→ **THE TASK**:
Word for word, reproduce the data that follows.

________________________

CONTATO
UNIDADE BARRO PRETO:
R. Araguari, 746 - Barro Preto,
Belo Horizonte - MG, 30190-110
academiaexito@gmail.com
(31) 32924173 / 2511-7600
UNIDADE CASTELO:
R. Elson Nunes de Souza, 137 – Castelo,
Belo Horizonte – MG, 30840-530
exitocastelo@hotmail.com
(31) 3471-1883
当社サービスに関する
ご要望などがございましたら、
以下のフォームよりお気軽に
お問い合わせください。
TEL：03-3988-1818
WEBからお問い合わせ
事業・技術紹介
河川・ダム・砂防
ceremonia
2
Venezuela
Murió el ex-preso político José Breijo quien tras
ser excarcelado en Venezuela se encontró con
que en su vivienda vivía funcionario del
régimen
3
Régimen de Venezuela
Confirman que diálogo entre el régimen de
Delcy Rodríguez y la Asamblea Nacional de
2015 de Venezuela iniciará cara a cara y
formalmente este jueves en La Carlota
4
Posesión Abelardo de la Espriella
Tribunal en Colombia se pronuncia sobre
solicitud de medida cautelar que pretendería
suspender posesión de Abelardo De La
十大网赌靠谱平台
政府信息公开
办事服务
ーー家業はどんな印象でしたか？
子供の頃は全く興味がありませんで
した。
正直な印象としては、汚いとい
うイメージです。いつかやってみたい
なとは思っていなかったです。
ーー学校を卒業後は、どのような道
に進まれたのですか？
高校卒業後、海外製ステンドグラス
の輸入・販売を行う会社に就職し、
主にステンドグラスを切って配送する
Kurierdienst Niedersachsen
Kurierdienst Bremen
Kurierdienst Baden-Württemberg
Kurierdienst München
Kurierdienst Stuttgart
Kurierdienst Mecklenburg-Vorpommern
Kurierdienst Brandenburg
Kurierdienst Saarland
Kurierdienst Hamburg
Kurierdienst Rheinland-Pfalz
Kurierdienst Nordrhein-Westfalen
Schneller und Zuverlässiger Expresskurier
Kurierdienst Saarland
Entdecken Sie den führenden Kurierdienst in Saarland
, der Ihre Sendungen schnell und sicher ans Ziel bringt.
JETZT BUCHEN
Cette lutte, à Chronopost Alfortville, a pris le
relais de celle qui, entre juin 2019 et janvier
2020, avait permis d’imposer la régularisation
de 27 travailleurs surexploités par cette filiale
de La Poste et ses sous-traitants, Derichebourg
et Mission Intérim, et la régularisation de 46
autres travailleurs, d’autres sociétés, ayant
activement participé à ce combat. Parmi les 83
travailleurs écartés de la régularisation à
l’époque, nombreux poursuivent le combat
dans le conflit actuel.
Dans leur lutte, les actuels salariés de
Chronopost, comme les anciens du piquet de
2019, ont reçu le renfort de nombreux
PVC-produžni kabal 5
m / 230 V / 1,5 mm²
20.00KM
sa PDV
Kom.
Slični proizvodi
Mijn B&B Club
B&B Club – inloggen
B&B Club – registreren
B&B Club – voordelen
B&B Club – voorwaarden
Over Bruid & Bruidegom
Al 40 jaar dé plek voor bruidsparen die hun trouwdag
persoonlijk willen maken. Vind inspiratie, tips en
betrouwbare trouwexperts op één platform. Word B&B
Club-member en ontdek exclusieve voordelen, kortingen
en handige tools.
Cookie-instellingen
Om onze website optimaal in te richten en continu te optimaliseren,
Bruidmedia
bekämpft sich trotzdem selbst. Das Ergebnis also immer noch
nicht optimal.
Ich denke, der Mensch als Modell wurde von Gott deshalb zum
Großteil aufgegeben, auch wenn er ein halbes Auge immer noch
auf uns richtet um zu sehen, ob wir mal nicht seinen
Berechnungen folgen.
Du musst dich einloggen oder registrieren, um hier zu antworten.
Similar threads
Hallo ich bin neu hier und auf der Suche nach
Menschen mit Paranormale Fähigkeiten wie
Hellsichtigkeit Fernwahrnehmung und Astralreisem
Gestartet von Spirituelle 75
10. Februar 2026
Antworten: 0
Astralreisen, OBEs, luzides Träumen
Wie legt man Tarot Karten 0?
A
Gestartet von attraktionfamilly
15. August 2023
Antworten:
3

________________________

→ **EXERCISE OUTPUT**:
CONTATO
UNIDADE BARRO PRETO:
R. Araguari, 746 - Barro Preto,
Belo Horizonte - MG, 30190-110
academiaexito@gmail.com
(31) 32924173 / 2511-7600
UNIDADE CASTELO:
R. Elson Nunes de Souza, 137 – Castelo,
Belo Horizonte – MG, 30840-530
exitocastelo@hotmail.com
(31) 3471-1883
当社サービスに関する
ご要望などがございましたら、
以下のフォームよりお気軽に
お問い合わせください。
TEL：03-3988-1818
WEBからお問い合わせ
事業・技術紹介
河川・ダム・砂防
ceremonia
2
Venezuela
Murió el ex-preso político José Breijo quien tras
ser excarcelado en Venezuela se encontró con
que en su vivienda vivía funcionario del
régimen
3
Régimen de Venezuela
Confirman que diálogo entre el régimen de
Delcy Rodríguez y la Asamblea Nacional de
2015 de Venezuela iniciará cara a cara y
formalmente este jueves en La Carlota
4
Posesión Abelardo de la Espriella
Tribunal en Colombia se pronuncia sobre
solicitud de medida cautelar que pretendería
suspender posesión de Abelardo De La
十大网赌靠谱平台
政府信息公开
办事服务
ーー家業はどんな印象でしたか？
子供の頃は全く興味がありませんで
した。
正直な印象としては、汚いとい
うイメージです。いつかやってみたい
なとは思っていなかったです。
ーー学校を卒業後は、どのような道
に進まれたのですか？
高校卒業後、海外製ステンドグラス
の輸入・販売を行う会社に就職し、
主にステンドグラスを切って配送する
Kurierdienst Niedersachsen
Kurierdienst Bremen
Kurierdienst Baden-Württemberg
Kurierdienst München
Kurierdienst Stuttgart
Kurierdienst Mecklenburg-Vorpommern
Kurierdienst Brandenburg
Kurierdienst Saarland
Kurierdienst Hamburg
Kurierdienst Rheinland-Pfalz
Kurierdienst Nordrhein-Westfalen
Schneller und Zuverlässiger Expresskurier
Kurierdienst Saarland
Entdecken Sie den führenden Kurierdienst in Saarland
, der Ihre Sendungen schnell und sicher ans Ziel bringt.
JETZT BUCHEN
Cette lutte, à Chronopost Alfortville, a pris le
relais de celle qui, entre juin 2019 et janvier
2020, avait permis d’imposer la régularisation
de 27 travailleurs surexploités par cette filiale
de La Poste et ses sous-traitants, Derichebourg
et Mission Intérim, et la régularisation de 46
autres travailleurs, d’autres sociétés, ayant
activement participé à ce combat. Parmi les 83
travailleurs écartés de la régularisation à
l’époque, nombreux poursuivent le combat
dans le conflit actuel.
Dans leur lutte, les actuels salariés de
Chronopost, comme les anciens du piquet de
2019, ont reçu le renfort de nombreux
PVC-produžni kabal 5
m / 230 V / 1,5 mm²
20.00KM
sa PDV
Kom.
Slični proizvodi
Mijn B&B Club
B&B Club – inloggen
B&B Club – registreren
B&B Club – voordelen
B&B Club – voorwaarden
Over Bruid & Bruidegom
Al 40 jaar dé plek voor bruidsparen die hun trouwdag
persoonlijk willen maken. Vind inspiratie, tips en
betrouwbare trouwexperts op één platform. Word B&B
Club-member en ontdek exclusieve voordelen, kortingen
en handige tools.
Cookie-instellingen
Om onze website optimaal in te richten en continu te optimaliseren,
Bruidmedia
bekämpft sich trotzdem selbst. Das Ergebnis also immer noch
nicht optimal.
Ich denke, der Mensch als Modell wurde von Gott deshalb zum
Großteil aufgegeben, auch wenn er ein halbes Auge immer noch
auf uns richtet um zu sehen, ob wir mal nicht seinen
Berechnungen folgen.
Du musst dich einloggen oder registrieren, um hier zu antworten.
Similar threads
Hallo ich bin neu hier und auf der Suche nach
Menschen mit Paranormale Fähigkeiten wie
Hellsichtigkeit Fernwahrnehmung und Astralreisem
Gestartet von Spirituelle 75
10. Februar 2026
Antworten: 0
Astralreisen, OBEs, luzides Träumen
Wie legt man Tarot Karten 0?
A
Gestartet von attraktionfamilly
15. August 2023
Antworten:
3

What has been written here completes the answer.